| sidebar_position | 1 |
|---|---|
| title | Funnel KPIs and pipeline health |
| description | How AiSOC turns raw telemetry into a six-tile operations funnel, an efficiency report, and a five-stage pipeline-health rail on the dashboard — backed by /metrics/funnel and /health/pipeline. |
Tier-1 SOC consoles open on the same picture: a row of funnel tiles that says how much signal made it into the analyst's queue, an efficiency report that says how well the pipeline converted raw events into alerts, and a per-stage health rail that says where the next outage will come from. v1.5 brings that picture to AiSOC's /dashboard without breaking the existing flat per-page layout.
This page documents the three widgets, their data sources, and the endpoints they call.
The new funnel-kpis and efficiency-and-pipeline widgets render at the top of /dashboard, above the existing top-metrics row. Both are drag-and-drop reorderable; their order persists in localStorage under aisoc:dashboard-widget-order (the dashboard auto-migrates older saved orders to include the new widgets).
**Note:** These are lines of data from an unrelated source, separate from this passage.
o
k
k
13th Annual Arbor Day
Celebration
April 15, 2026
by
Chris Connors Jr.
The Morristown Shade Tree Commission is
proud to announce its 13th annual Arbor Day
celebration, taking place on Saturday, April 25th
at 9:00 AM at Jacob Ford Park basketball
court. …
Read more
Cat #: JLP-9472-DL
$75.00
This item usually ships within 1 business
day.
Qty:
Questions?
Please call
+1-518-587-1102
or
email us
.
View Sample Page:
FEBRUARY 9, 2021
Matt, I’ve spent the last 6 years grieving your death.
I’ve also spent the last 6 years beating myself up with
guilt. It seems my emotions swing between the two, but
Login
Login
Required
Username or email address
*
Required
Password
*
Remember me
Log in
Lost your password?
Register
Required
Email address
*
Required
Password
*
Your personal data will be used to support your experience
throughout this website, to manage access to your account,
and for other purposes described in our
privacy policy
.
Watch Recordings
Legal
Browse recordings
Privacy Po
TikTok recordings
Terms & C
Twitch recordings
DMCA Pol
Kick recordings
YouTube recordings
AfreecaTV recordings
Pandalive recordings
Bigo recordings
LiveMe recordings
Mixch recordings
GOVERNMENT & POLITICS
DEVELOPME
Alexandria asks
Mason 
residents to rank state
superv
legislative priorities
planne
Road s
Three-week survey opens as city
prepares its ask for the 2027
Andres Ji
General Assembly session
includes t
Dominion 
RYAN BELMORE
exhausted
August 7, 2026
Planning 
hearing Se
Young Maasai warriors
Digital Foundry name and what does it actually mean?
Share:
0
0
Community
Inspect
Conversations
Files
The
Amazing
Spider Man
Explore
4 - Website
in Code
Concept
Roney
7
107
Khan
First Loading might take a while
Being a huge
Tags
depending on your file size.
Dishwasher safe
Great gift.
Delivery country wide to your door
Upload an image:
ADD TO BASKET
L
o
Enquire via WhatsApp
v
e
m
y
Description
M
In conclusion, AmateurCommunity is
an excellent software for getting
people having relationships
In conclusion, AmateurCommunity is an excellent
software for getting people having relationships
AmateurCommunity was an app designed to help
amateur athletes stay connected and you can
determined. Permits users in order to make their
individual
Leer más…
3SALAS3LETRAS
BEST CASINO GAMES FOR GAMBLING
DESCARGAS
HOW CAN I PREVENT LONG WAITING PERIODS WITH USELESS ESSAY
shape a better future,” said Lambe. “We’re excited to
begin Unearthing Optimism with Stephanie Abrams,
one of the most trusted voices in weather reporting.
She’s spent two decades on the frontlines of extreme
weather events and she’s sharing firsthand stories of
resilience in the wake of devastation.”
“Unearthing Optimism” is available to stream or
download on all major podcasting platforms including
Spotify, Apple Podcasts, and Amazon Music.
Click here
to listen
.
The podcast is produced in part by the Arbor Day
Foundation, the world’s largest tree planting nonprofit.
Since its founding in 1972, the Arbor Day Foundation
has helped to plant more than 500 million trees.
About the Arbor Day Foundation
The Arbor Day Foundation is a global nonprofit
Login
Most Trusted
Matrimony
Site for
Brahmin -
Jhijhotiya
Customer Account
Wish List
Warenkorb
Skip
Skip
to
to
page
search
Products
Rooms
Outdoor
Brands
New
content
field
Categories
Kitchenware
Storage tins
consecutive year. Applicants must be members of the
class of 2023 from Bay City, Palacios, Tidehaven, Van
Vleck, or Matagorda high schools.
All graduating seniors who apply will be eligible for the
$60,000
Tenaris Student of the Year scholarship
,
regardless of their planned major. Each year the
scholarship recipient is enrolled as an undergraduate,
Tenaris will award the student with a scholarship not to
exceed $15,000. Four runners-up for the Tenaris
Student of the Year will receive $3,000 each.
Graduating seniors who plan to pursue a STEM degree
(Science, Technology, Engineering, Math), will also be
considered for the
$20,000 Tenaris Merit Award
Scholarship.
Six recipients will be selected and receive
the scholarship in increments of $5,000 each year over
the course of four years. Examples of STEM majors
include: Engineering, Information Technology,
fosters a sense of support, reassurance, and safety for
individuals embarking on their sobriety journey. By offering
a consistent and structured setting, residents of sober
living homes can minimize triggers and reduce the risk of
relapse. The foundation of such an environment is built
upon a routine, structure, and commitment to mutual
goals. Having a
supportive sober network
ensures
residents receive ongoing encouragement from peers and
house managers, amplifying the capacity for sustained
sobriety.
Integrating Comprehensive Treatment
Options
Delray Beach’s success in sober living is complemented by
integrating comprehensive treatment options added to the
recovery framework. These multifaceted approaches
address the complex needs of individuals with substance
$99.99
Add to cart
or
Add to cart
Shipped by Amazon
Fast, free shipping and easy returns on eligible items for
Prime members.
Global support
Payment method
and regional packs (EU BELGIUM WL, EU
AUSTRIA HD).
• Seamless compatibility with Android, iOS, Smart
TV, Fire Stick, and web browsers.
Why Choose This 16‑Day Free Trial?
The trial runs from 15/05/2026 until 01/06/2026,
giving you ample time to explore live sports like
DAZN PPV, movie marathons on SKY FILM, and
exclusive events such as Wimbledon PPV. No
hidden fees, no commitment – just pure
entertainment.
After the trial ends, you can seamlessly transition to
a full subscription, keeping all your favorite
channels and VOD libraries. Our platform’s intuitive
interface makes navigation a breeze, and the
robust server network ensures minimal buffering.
┌──────────────────────────────────────────────────────────────────────┐
│ Welcome │
├──────────────────────────────────────────────────────────────────────┤
│ Operations Funnel ─ 6 tiles │
│ Events of Interest · Correlation Inst. · Alerts Generated │
│ Signal / Noise · MTTD · Analyst Queue │
├──────────────────────────────────────────────────┬───────────────────┤
│ Efficiency Report │ Pipeline Health │
│ Correlation efficiency │ Ingest │
│ Alert yield │ Normalize │
│ MITRE coverage │ Fuse │
│ │ Correlate │
│ │ Alert │
└──────────────────────────────────────────────────┴───────────────────┘
The bar renders six tiles in fixed order. Each tile carries an absolute value and, where the API returns one, a period-over-period delta:
| Tile | Value | Delta direction |
|---|---|---|
| Events of Interest | normalized events in window | up is good |
| Correlation Instances | fired correlations in window | up is good |
| Alerts Generated | alerts created in window | up is good |
| Signal / Noise | 1 − (FP / dispositioned alerts) |
up is good |
| MTTD | mean created_at → first_seen_at across alerts in window |
down is good |
| Analyst Queue | active alerts in new/triaging/in_progress |
down is good |
Delta direction matters because the same percent change has the opposite meaning on MTTD or Queue: a +20% Analyst Queue is bad, a +20% Alerts Generated is good. The component encodes this so the green/red coloring is correct without the operator having to think about it.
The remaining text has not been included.